The ATP binding site has been previously targeted with inhibitors such as pyrazolopyrimidines against MurC. The pyrazolopyrimidines were from a kinase scaffold but were selective for MurC against a panel of human kinases, showing that kinase scaffolds can be used to selectively target Mur ligases.
A virtual screen of 40,000 compounds from an Enamine kinase inhibitor library was carried out using the Maestro software from Schrodinger. The compounds were targeted towards binding to an Asn residue which hydrogen-bonds to the adenine ring of ADP, as well as the H-bond donors that interact with the ADP phosphate groups.
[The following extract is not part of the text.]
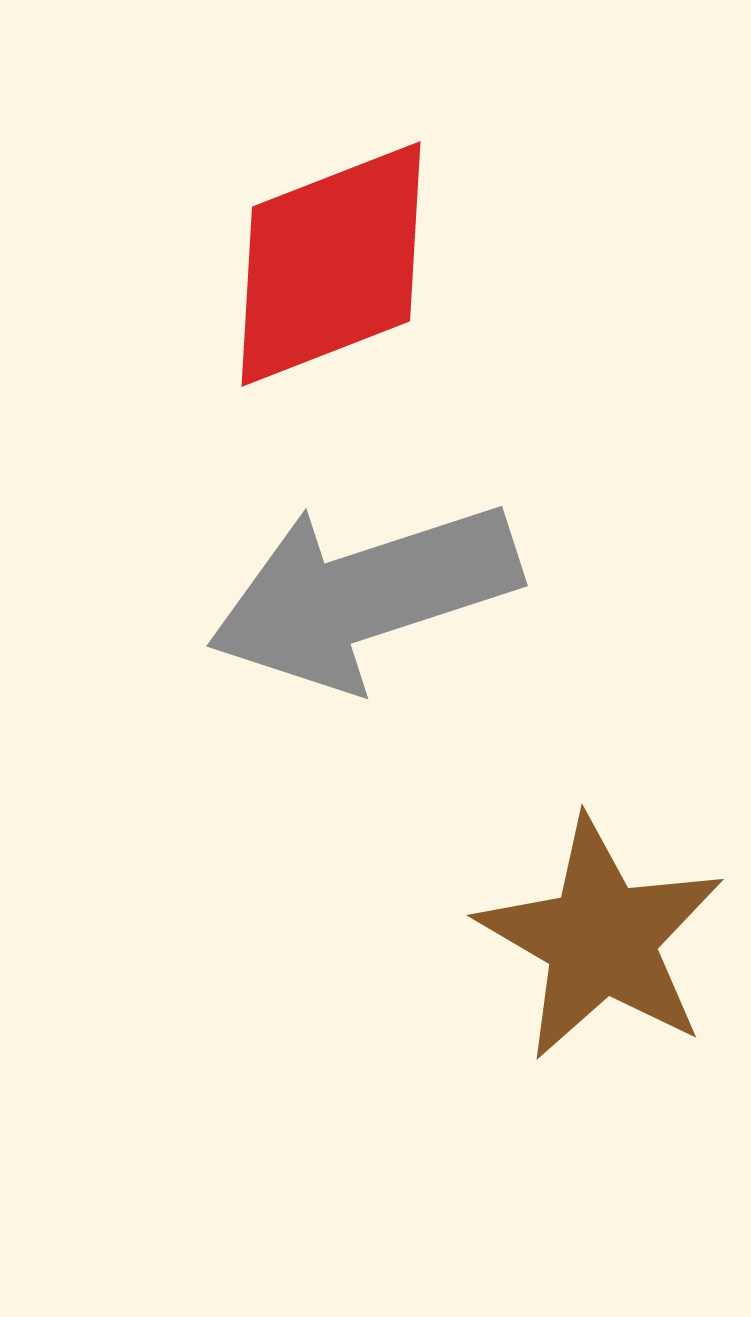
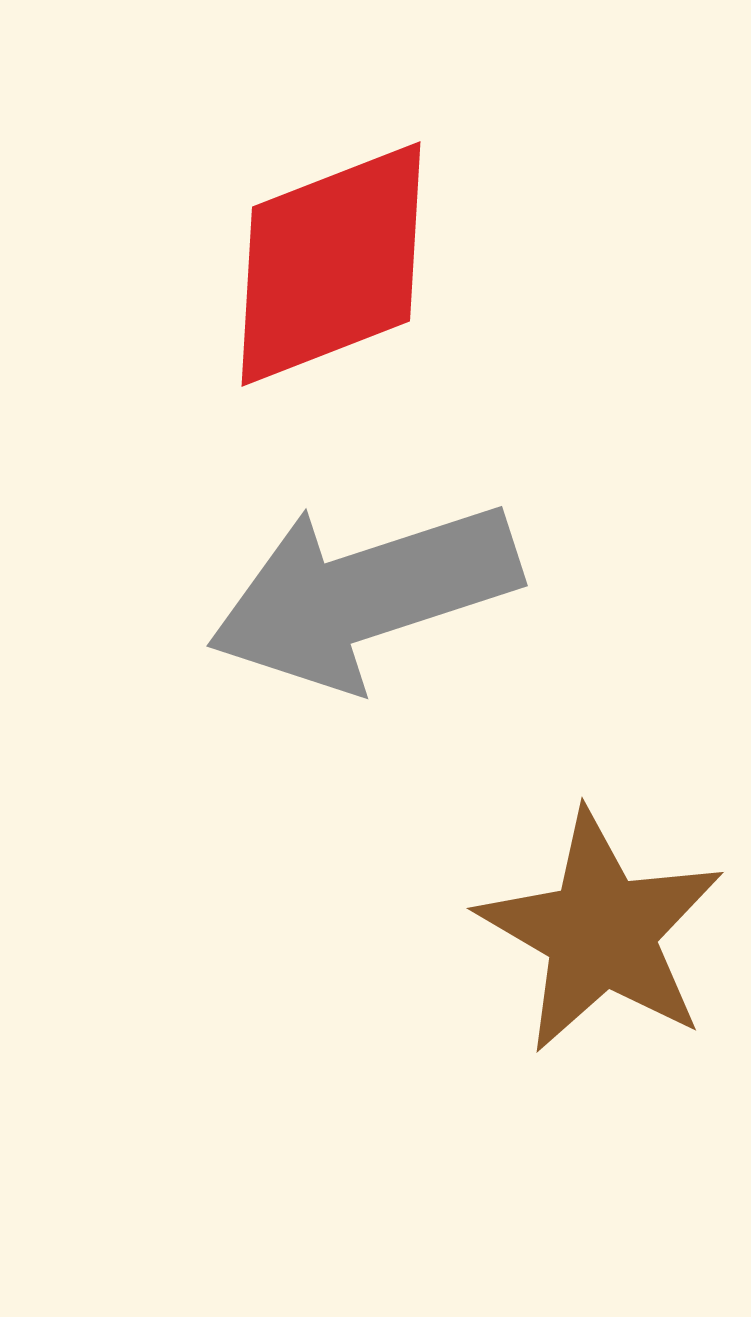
brown star: moved 7 px up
The screen was run against Streptococcus Agalactiae MurD and Escherichia coli MurE. ~600 compounds were identified as being potential candidates. The figures below show fragment binding to the ATP binding pocket of MurD (A-B) and MurE (C). The potential candidates will be biochemically screened at Warwick and undergo an XChem fragment screen at Diamond Light Source.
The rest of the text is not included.